The band’s ethos—self-recording, self-releasing, and self-booking—mirrored the DIY independence that would later shape O’Rourke’s approach to politics. His 2018 Senate campaign’s rejection of PAC money drew direct comparisons to his time with Foss, where “no intermediaries” was the guiding rule.

After Foss

Foss broke up in the mid-1990s, with O’Rourke admitting that he “wasn’t that good at” playing music and that his father pressured him to focus on his education. Afterward, O’Rourke joined several smaller projects, including Fragile Gang, The Swedes, and The Sheeps, and later co-founded the alt-weekly Stanton Street with former bandmate Mike Stevens.
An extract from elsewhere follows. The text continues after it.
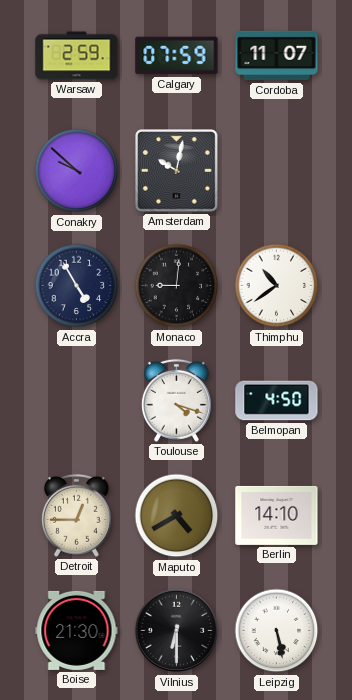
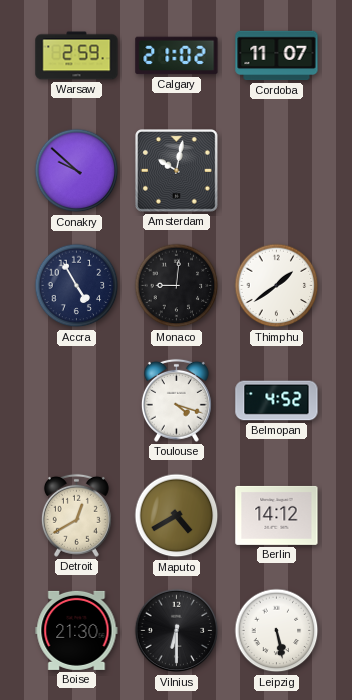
Calgary: 07:59 -> 21:02
Thimphu: 10:39 -> 1:39
Belmopan: 4:50 -> 4:52
Detroit: 12:45 -> 12:40
Berlin: 14:10 -> 14:12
Bixler-Zavala, meanwhile, would soon form At the Drive-In and later The Mars Volta, both of which brought him international fame.
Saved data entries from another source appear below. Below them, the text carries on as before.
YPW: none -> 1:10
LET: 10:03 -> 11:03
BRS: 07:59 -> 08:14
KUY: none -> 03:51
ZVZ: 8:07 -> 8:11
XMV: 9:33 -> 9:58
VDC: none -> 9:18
The first public mention of Foss after their breakup came via the webzine Buddyhead, around the time At the Drive-In released Relationship of Command in 2000. By then, Foss was already a small footnote in post-hardcore history, though their members’ later fame gave the band new life as a curiosity among collectors and fans.

Foss and Politics

When O’Rourke ran for U.S. Senate in 2018, Foss re-entered public consciousness. Articles in Spin, Pitchfork, and Texas Monthly revisited his punk roots, often referring to him as a “punk rock Democrat.” Many observers noted how his involvement in El Paso’s DIY punk scene gave him a sense of authenticity that appealed to younger voters. The Republican Party of Texas even mocked him on Twitter by posting the cover of The El Paso Pussycats with the caption, “Sorry, can’t debate. We have a gig.” The attempt at ridicule backfired, instead portraying O’Rourke as a relatable, unconventional candidate.
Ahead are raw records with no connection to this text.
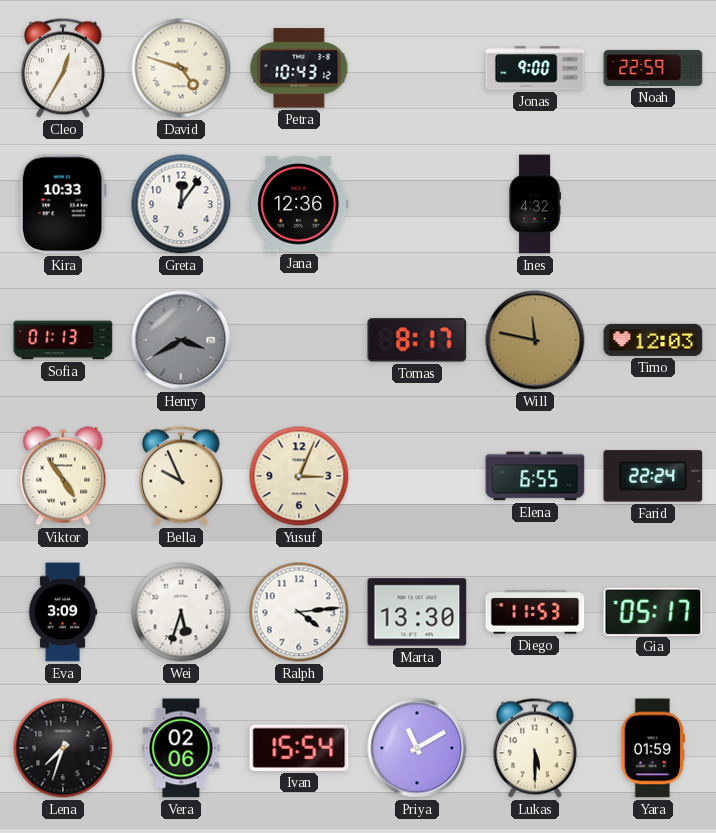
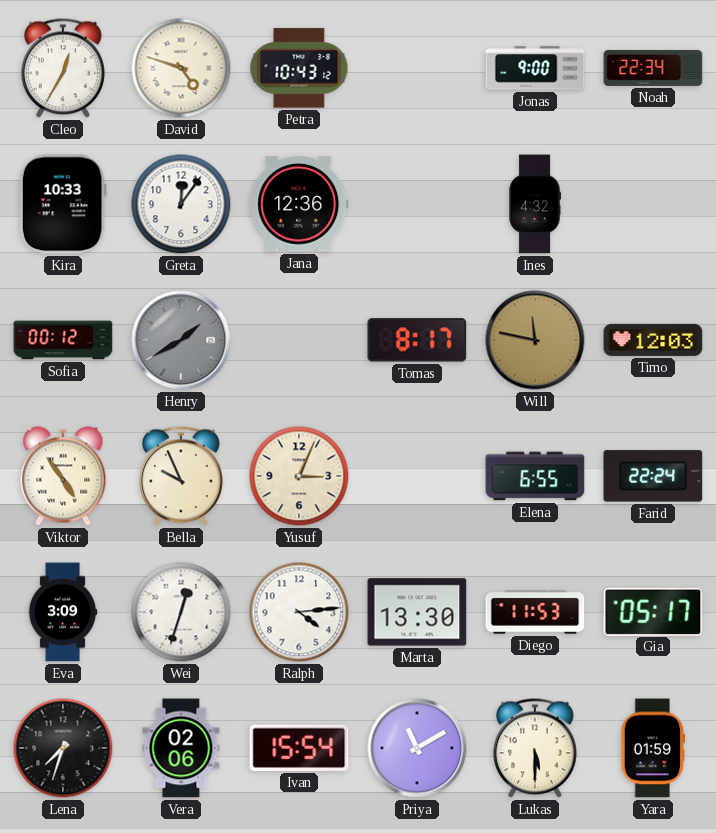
Noah: 22:59 -> 22:34
Sofia: 01:13 -> 00:12
Henry: 3:40 -> 1:40
Wei: 5:33 -> 12:33
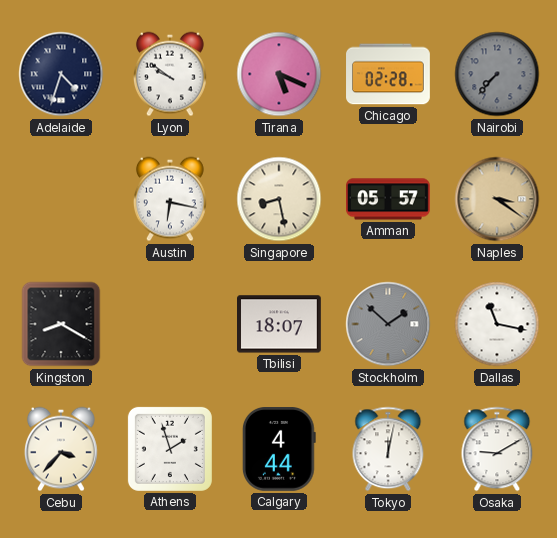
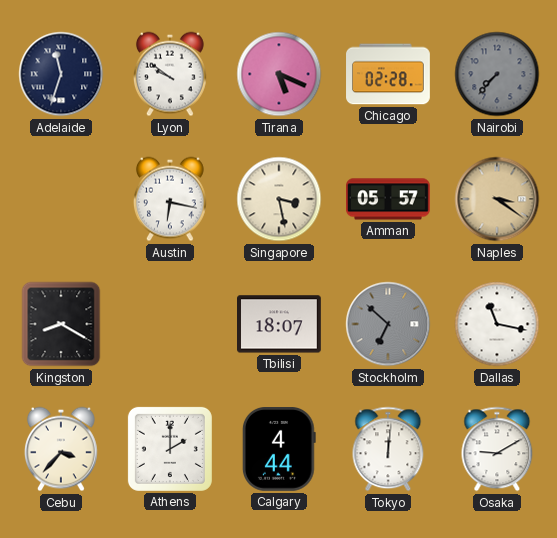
Adelaide: 4:33 -> 11:33
Singapore: 8:28 -> 3:28
Stockholm: 1:52 -> 6:52
Athens: 1:57 -> 2:00
Tokyo: 12:02 -> 12:01
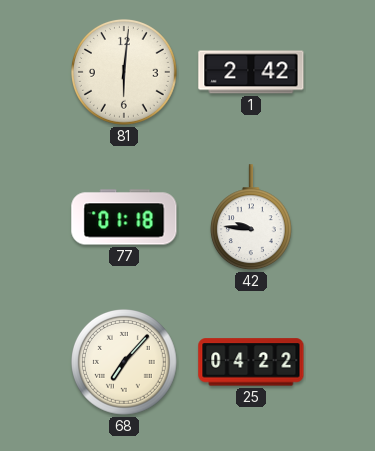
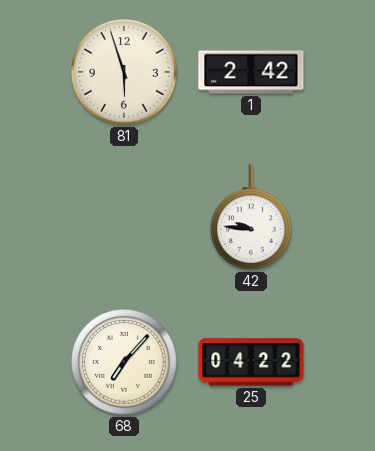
81: 6:01 -> 5:57
77: 01:18 -> none
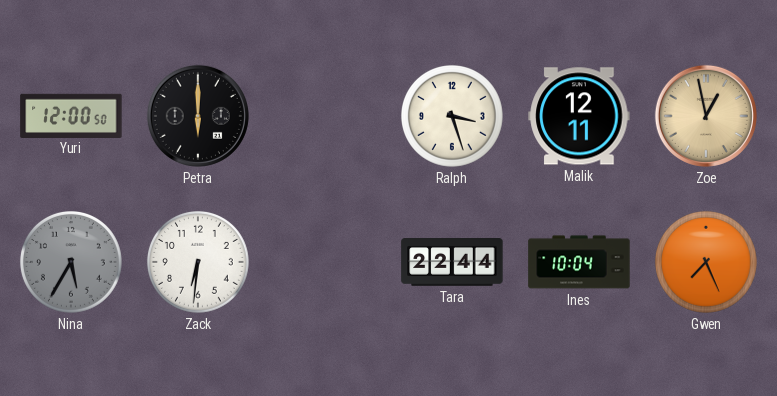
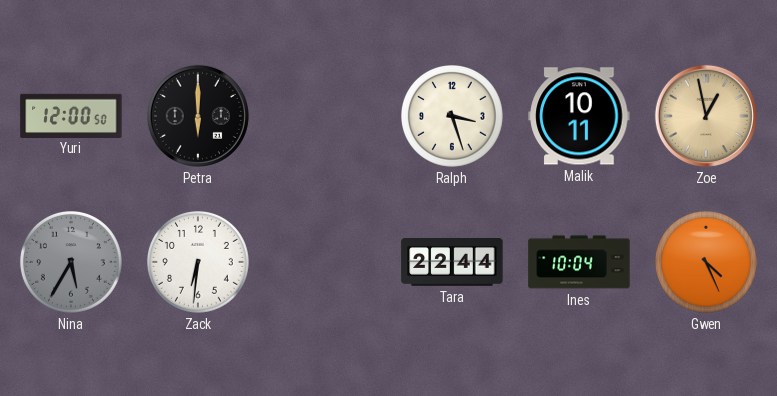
Malik: 12:11 -> 10:11
Gwen: 7:26 -> 4:26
Former bandmates supported his campaign—Mike Stevens played an O’Rourke fundraiser with his current band, while Cedric Bixler-Zavala publicly endorsed him. Even so, the two would later clash politically, with Bixler-Zavala criticizing O’Rourke in 2020 for endorsing Joe Biden instead of Bernie Sanders.

Band Members

  • Cedric Bixler-Zavala – drums, vocals
  • Arlo Klahr – guitar, vocals
  • Beto O’Rourke – bass guitar, vocals
  • Mike Stevens – guitar, vocals

Discography

  • The El Paso Pussycats (1993, Western Breed Records) – 7-inch EP featuring the song “Rise,” a lo-fi standout inspired by Fugazi and Rites of Spring.
  • Foss (1993, self-released demo) – early recordings showcasing their raw post-hardcore beginnings.
  • Fewel Street (1995, Western Breed Records) – full-length album blending punk energy with indie experimentation.

The Story After The Noise

Foss was more than a stepping stone for its members—it was a flashpoint in El Paso’s underground scene. They didn’t sell records by the thousands or headline festivals, but they helped spark a DIY culture that valued honesty over polish. Cedric Bixler-Zavala went on to reshape rock with The Mars Volta, and Beto O’Rourke took the lessons of independence and authenticity from the punk scene into politics. Foss remains a strange and fascinating bridge between two worlds that rarely collide: the noise of punk and the noise of democracy.